Some of the pain of the NZ’s economic downturn is being eased by expanding production in the petroleum sector. The $500m Maari oil project offshore in Taranaki is due to come on stream in the next few weeks, and the $1.1bn Kupe gas/condensate development is due to be commissioned in the third quarter of 2009. The Tui oil field is continuing to surpass expectations, producing around 25,000 barrels a day, down from its peak flow but well above the forecast level for this point of the production cycle of around 10,000 to 12,000 barrels a day. Maari is expected to produce 35,000 barrels a day. Kupe, which has reserves of 254 PJ of gas (all of which is contracted to Genesis Energy) also holds around 14.7m barrels of light oil and 1.1m tonnes of LPG. The Tui partners are planning to bring a drilling rig to NZ for a campaign to explore prospects near Tui which could together contain 50m barrels.

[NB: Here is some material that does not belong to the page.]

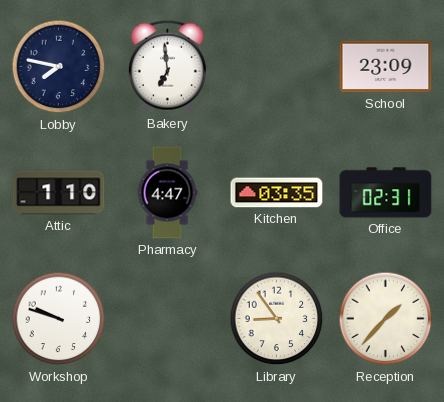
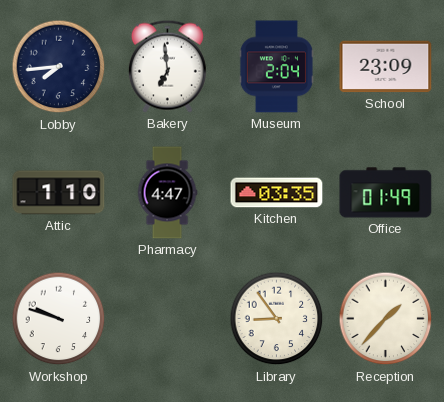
Lobby: 7:47 -> 7:44
Museum: none -> 2:04
Office: 02:31 -> 01:49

Energy and Resources Minister Gerry Brownlee is bullish about exploration prospects, and has seen no indication of any cutbacks in the NZ oil search as a result of the global slump. The companies which took up permits in the Great South Basin are pushing ahead with interpretative work on seismic data. Brownlee in one of his first moves in this sector decided the programme for the acquisition of seismic data should be expanded, and re-allocated $3.7m from the departmental vote for two more seismic surveys over the summer. He will be making a budget bid for continued funding to pursue similar seismic acquisition by the Govt in order to delineate other prospective exploration targets.